Idaho achieved good things this legislative session. But new tone is frightening | Opinion
The 2023 legislative session is over.
A few very good and very significant things were accomplished. But in all, 2023 was a very frightening session, when efforts by Republicans to attack basic rights were incessant.
These days, when the Legislature convenes, the question is always: What group are lawmakers going to attack? Whose rights are they going to try to strip away?
The “live and let live” spirit of the West seems dead. More and more, the tide has turned against real freedom. Far-right lawmakers are actively attacking it every year, seeking to use prisons, civil court judgments and other powers of the government to remold the culture, to force people to live according to their version of Christian doctrine.
The worst instance of that this year was House Bill 71, which will take effect in January, although legal challenges are inevitable. The bill makes all gender-affirming care for transgender children a felony.
Our editorial board recommended that the Legislature ban only surgeries on minors, which do not occur in Idaho anyway. That would leave open less invasive, more reversible treatments, such as puberty blockers and hormone therapy — which a large body of empirical evidence, and major medical associations, indicate can significantly reduce depression and the risk of suicide in kids with gender dysphoria.
Doctors who follow the standard of care for transgender minors would face sentences similar to someone who attacks a stranger on the street with a knife. It’s unthinkable.
And families of transgender Idahoans who are already relying on this care face a terrible choice: Withdraw care from their children, break the law or flee the state.
So we’re chasing them out of our community. It’s incredibly cruel.
Idaho also issued the nation’s first restrictions on interstate travel for abortions, yet another bill that’s almost certain to be found unconstitutional.
Idaho Legislature achievements
Education was a bright spot.
House Bill 24, the Idaho Launch grant program, will be a game changer. Gov. Brad Little’s signature bill of the session will allow Idaho high school graduates to get grants of $8,500 — enough to fund an associate’s degree or technical certification at most of Idaho’s community colleges, or to get a head start on a four-year degree with no debt.
It’s a program supported by strong evidence from controlled trial studies, which show that kids tend to work harder and be more diligent with those possibilities open to them. It will pay Idaho untold dividends decades from now.
And there was another year of good investments in Idaho’s public education system.

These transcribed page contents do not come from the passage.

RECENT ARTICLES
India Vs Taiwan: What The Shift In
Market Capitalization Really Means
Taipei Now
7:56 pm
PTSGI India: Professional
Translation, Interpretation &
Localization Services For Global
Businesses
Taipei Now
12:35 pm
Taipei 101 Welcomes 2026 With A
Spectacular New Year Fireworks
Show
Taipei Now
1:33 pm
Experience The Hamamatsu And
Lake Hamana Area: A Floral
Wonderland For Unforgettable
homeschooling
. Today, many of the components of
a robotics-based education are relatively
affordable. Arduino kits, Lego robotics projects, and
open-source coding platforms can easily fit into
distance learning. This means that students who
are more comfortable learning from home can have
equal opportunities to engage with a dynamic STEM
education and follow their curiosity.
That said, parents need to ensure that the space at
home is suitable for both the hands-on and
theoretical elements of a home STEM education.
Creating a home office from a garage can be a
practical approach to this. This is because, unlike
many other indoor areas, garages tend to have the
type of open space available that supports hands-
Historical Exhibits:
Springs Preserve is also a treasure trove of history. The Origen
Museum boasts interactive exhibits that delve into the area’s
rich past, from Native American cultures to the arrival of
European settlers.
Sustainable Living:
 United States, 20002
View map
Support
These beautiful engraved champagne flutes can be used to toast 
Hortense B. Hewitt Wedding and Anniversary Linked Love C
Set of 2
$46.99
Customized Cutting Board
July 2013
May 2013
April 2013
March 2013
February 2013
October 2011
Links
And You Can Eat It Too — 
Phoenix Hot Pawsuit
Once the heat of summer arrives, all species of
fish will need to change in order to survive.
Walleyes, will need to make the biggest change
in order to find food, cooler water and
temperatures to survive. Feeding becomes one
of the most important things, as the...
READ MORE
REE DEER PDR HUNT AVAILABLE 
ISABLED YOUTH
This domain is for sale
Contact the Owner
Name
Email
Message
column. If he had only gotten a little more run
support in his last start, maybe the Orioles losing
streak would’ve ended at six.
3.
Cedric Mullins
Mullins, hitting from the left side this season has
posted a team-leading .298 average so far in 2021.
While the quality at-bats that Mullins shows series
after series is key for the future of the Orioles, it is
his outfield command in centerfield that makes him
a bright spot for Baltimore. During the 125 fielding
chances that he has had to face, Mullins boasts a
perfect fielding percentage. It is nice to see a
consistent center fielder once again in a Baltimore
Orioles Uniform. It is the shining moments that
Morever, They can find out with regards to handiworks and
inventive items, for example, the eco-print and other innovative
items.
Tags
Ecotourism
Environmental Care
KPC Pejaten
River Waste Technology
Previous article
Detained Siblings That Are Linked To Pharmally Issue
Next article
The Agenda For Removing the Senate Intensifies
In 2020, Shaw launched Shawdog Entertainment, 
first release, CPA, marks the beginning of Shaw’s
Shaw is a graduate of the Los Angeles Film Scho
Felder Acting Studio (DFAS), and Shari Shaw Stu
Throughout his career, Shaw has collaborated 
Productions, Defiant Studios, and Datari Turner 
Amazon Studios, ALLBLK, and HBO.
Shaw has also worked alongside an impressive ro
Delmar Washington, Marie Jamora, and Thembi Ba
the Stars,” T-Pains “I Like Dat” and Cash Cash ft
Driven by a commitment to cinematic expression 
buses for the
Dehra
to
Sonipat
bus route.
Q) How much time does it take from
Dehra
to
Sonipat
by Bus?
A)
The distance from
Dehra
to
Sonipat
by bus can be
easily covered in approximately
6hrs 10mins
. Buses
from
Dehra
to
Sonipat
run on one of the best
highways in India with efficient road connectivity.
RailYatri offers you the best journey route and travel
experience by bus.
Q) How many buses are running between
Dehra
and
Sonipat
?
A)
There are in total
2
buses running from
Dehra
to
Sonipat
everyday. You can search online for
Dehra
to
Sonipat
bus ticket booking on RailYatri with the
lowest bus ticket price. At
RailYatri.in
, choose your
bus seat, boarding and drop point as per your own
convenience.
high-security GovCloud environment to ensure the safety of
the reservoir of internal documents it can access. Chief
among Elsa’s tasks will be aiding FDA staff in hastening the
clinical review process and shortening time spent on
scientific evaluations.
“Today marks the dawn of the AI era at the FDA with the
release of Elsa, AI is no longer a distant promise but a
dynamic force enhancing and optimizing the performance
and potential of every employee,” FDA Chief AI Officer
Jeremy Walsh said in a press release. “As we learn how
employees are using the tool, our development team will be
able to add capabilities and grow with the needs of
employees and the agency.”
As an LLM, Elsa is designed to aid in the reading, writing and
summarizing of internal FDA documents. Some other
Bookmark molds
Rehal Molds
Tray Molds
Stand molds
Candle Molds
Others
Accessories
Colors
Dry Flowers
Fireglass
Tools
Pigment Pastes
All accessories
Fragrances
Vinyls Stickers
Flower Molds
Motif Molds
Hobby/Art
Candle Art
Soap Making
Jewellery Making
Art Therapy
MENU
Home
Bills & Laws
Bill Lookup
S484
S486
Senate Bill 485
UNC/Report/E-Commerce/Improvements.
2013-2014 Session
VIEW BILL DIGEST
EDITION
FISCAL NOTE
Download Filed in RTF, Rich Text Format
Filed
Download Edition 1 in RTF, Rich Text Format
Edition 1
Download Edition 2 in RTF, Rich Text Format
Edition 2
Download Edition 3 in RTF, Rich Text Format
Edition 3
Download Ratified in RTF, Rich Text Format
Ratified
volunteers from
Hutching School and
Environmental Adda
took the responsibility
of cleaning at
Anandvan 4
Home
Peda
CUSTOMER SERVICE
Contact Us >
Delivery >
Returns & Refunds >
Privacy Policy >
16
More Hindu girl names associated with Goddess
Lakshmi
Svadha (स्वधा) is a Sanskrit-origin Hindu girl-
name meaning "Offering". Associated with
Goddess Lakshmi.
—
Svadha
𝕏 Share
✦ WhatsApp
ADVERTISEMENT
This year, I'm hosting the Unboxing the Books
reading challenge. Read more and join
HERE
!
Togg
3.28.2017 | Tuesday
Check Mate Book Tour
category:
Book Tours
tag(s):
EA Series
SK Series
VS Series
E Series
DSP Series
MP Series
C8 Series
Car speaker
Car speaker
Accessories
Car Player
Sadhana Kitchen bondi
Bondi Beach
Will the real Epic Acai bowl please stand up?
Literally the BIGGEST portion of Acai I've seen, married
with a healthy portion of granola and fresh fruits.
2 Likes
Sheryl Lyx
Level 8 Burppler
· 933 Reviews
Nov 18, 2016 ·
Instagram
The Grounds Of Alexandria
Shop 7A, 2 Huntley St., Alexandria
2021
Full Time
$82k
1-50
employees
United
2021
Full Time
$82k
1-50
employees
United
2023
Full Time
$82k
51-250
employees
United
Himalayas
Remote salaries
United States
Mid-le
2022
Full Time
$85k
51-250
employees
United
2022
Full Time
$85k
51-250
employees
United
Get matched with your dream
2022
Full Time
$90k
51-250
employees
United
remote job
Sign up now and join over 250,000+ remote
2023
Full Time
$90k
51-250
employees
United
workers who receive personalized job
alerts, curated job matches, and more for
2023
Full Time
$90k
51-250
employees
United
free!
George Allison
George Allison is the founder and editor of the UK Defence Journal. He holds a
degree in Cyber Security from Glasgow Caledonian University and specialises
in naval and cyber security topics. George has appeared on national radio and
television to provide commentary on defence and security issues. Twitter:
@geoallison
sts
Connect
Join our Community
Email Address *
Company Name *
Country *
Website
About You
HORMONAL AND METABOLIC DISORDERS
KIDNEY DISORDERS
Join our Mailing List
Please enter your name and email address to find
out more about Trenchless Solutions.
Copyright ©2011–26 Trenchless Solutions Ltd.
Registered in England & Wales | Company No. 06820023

Starting teacher pay will soon rise to $47,477, higher than that of any of our neighbors except Washington and in the top 10 nationally. Overall, the public schools budget rose by about $380 million, a very healthy increase.
Little vetoed House Bill 314, the library censorship bill, and the House didn’t have the votes to override him.
This bill would have imposed a regime of censorship in libraries. It would have allowed parents to collect bounties by sending kids to get books that could violate highly unclear legal standards, which means that libraries would have no ability to predict what could bankrupt them. Many would have self-censored to be safe, making available only the narrowest, clearly safe selection of material.
Several bills aimed at banning drag shows in public — which again used strategic ambiguity to endanger large swaths of the performing arts generally — failed to gain momentum in the Senate and died. But several versions passed in the House.
Many of these bad ideas did not succeed, but they were near-misses. And they’re going to come back next year. It’s going to take a lot of courage, and serious organization, to stop them.
Idaho needs to revive the live-and-let-live spirit of the West — the spirit of freedom — and stop its march in the direction of fascism and religious authoritarianism.
This story was originally published April 10, 2023 at 4:00 AM.
CORRECTION: This article has been updated to correct the total increase in the public schools budget.